Uma mudança significativa nas regras de herança está em discussão no Congresso Nacional. Um projeto de alteração do Código Civil propõe a retirada do cônjuge da lista de herdeiros necessários, o que pode alterar a forma como os bens de uma pessoa falecida são divididos. A proposta vem gerando um intenso debate entre especialistas, principalmente sobre a possível desproteção do companheiro sobrevivente.
Atualmente, a legislação brasileira determina que 50% do patrimônio de uma pessoa, a chamada "parte legítima", deve ser obrigatoriamente destinada aos seus herdeiros necessários. Nessa categoria estão, em primeiro lugar, os descendentes (filhos, netos) em concorrência com o cônjuge.
Na ausência destes, a herança vai para os ascendentes (pais, avós), também em concorrência com o marido ou a esposa. Os outros 50% dos bens podem ser dispostos livremente por meio de um testamento, permitindo que o titular da herança beneficie qualquer pessoa ou instituição. Caso não haja um testamento, 100% do patrimônio é dividido entre os herdeiros necessários.
A experiência da instrumentadora cirúrgica Regina Garcia, que perdeu o marido recentemente, ilustra como a lei funciona na prática. Parte dos bens foi dividida conforme o testamento deixado por ele.
O restante seguiu a regra legal, sendo partilhado entre ela e os dois filhos. No caso dela, houve um acordo familiar. "Eles concordaram numa boa para eu viver do jeito que eu quisesse viver. Então é isso, foi tudo muito bem preparado, bem conversado, bem orientado", relata.
A proposta e as críticas
O ponto central do projeto é excluir o cônjuge da partilha obrigatória, independentemente do regime de casamento adotado. Essa alteração é vista com preocupação por alguns juristas, pois reverte a lógica de proteção ao companheiro que foi consolidada no Código Civil de 2002.
O advogado Alexandre Gonçalves Kassama explica que a legislação anterior, de 1916, não considerava o cônjuge como herdeiro necessário.

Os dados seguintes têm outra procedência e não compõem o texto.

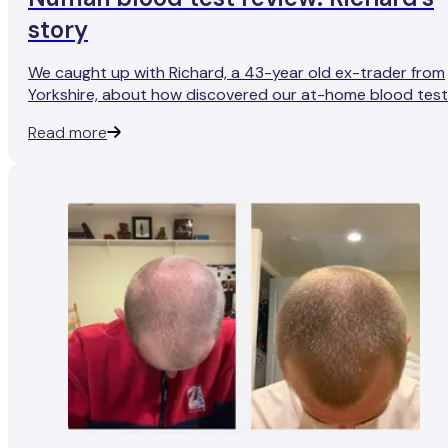
story
We caught up with Richard, a 43-year old ex-trader from
Yorkshire, about how discovered our at-home blood tes
and his experience with them so far.
Read more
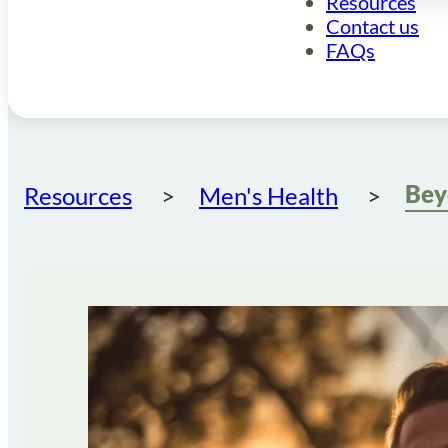
Resources
Contact us
FAQs
Resources
Men's Health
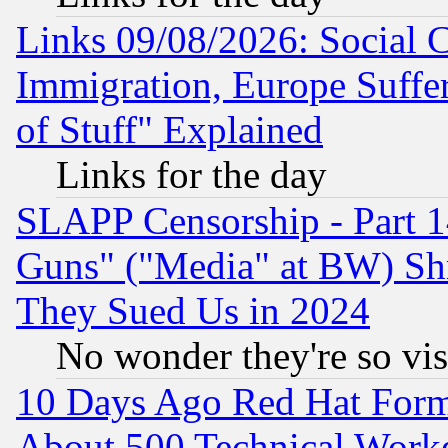
Links 09/08/2026: Social 
Immigration, Europe Suffer
of Stuff" Explained
Links for the day
SLAPP Censorship - Part 1
Guns" ("Media" at BW) Sh
They Sued Us in 2024
No wonder they're so vi
10 Days Ago Red Hat Form
About 500 Technical Worke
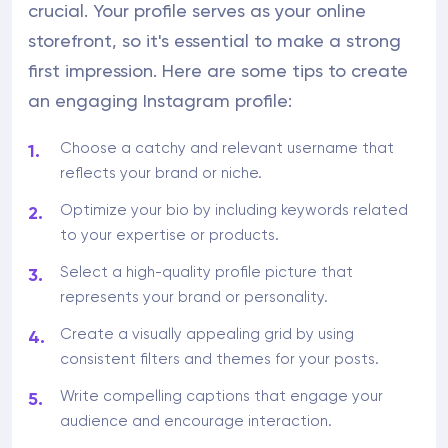
crucial. Your profile serves as your online
storefront, so it's essential to make a strong
first impression. Here are some tips to create
an engaging Instagram profile:
Choose a catchy and relevant username that
reflects your brand or niche.
Optimize your bio by including keywords related
to your expertise or products.
Select a high-quality profile picture that
represents your brand or personality.
Create a visually appealing grid by using
consistent filters and themes for your posts.
Write compelling captions that engage your
audience and encourage interaction.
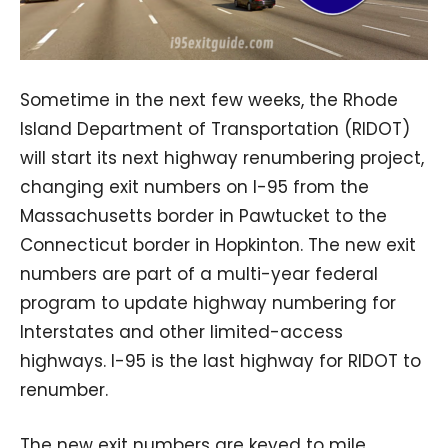
Sometime in the next few weeks, the Rhode
Island Department of Transportation (RIDOT)
will start its next highway renumbering project,
changing exit numbers on I-95 from the
Massachusetts border in Pawtucket to the
Connecticut border in Hopkinton. The new exit
numbers are part of a multi-year federal
program to update highway numbering for
Interstates and other limited-access
highways. I-95 is the last highway for RIDOT to
renumber.
The new exit numbers are keyed to mile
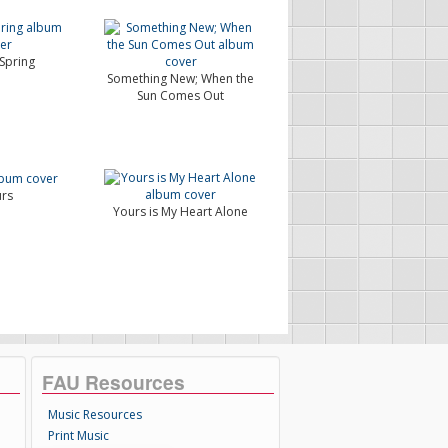
 Spring
Something New; When the
Sun Comes Out
rs
Yours is My Heart Alone
FAU Resources
Music Resources
Print Music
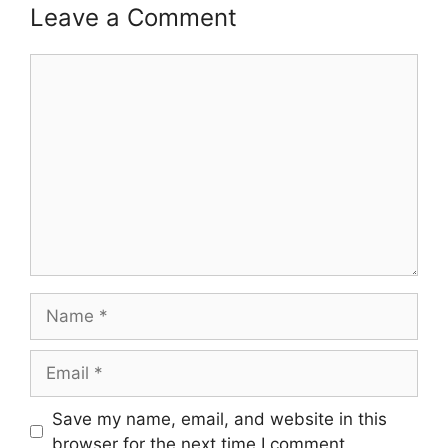
Leave a Comment
Comment
Name
Email
Save my name, email, and website in this
browser for the next time I comment.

"No Código Civil de 1916, o cônjuge, quando se pensava ali na sucessão, era visto basicamente como uma mulher que não trabalhava, que não estava inserida no mercado de trabalho e, muitas vezes, por não ser herdeira necessária, acabava ficando numa situação difícil", contextualiza. A mudança em 2002 visou corrigir essa vulnerabilidade.
Para o advogado Marcos Serra Netto Fioravanti, sócio do Vieira Rezende, a proposta em discussão é uma atualização da lei. Ele destaca que o novo texto prevê mecanismos de amparo, como o pagamento de uma renda ao cônjuge sobrevivente, para evitar que fique desassistido financeiramente.
A proposta ainda precisa passar por uma análise aprofundada nas comissões responsáveis antes de ser levada para votação no plenário do Senado Federal.